Rules

The idea for the benchmark is to solve a system of linear equations to 64-bit floating-point accuracy by (a) doing a mixed-precision factorization of a matrix and computing an approximate solution from the low-precision factorization (LU decomposition), and then (b) use an iterative method (like GMRES) in 64-bit precision to iterate with the approximate low-precision solution to compute a final solution and obtain the accuracy one would have achieved by LU decomposition in 64-bit floating-point arithmetic. The low-precision LU factors should be used as a preconditioner in the iterative algorithm. The lowest allowed precision is 16-bit floating-point (available in the recent IEEE 754 standard). There is no theoretical analysis available to apply in solving linear systems with general square matrices in precisions using less than 16 bits. The restriction to only disallow less than 16-bit floating-point precision applies to results submitted after the June 2025 release of the HPL-MxP list.

The benchmark should use the HPL benchmark harness with a modification of the matrix generator. The modified generator should produce a non-symmetric matrix that may be factored in numerically stable fashion without requiring pivoting. See Publications page for example generators such as synthetic matrix products or mild scaling of the diagonal. The property of strict diagonal dominance could be used for testing purposes only. For example, by explicitly making sure that the diagonal entries are the sum of magnitudes of each row's off-diagonal elements forces the matrix to be row diagonally dominant.

In an attempt to obtain uniformity across all computers in performance reporting, the algorithm used in solving the low-precision system of equations in the benchmark procedure must numerically conform to an LU factorization.
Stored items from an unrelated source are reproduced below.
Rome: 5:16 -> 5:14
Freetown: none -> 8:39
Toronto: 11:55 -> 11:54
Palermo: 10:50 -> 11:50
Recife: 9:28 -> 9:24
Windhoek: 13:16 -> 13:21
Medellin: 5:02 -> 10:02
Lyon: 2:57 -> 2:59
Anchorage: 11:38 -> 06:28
In particular, the operation count for the algorithm must be 2/3n3 + O(n2) floating-point operations even though double-precision arithmetic is not required.

The HPL harness computes a backward-error: ||Ax-b|| / (||A|| ||x|| + ||b||) / (n * ε), where ε is the machine precision in 64-bit floating-point arithmetic (on machines implementing IEEE 754 this is ½53) and "n" is the size of the problem. There is no restriction on the problem size "n". However, if the backward-error is greater than 16, the run is invalid.

The implementation is allowed to do balancing and scaling to obtain the numbers within range of the floating-point format used for computing, but the time required for any preprocessing must be included in the time to solution.

The factorization can use mixed-precision during its construction, e.g., the panel factorization and triangular solves can be done in 32-bit arithmetic and the Schur complement (matrix-matrix multiplication of the form A2,2 <- A2,2 - A2,1 * inverse(A1,1) * A1,2) can be computed in 16-bit arithmetic with 32-bit accumulation.

The computation rate is based on the time to solve the problem: factor the matrix in lower precision, perhaps balance the matrix to prevent overflow, perform GMRES, or another iterative method, in 64-bit floating-point arithmetic using the LU factors as a preconditioner. If the implementation takes more than 50 iterations, the method should trigger a failure and the run is invalid.

In computing a rate of execution, 2/3n3+3/2n2 operations (the formula 2/3n3 - ½ n2 accounts for LU factorization and 2n2 for the subsequent back- and forward-solves) will be divided by the total time-to-solution to arrive at the rate of operations per second.

As part of the submission of results we expect the submitter to provide a detailed explanation of the algorithm used in the submission.

We have provided a reference implementation for the purpose of showing how the benchmark could be implemented. We do not expect this to be used when running of the benchmark. Optimizations should be applied to achieve higher performance than the reference implementation could achieve. The reference implementation can be found on Bitbucket.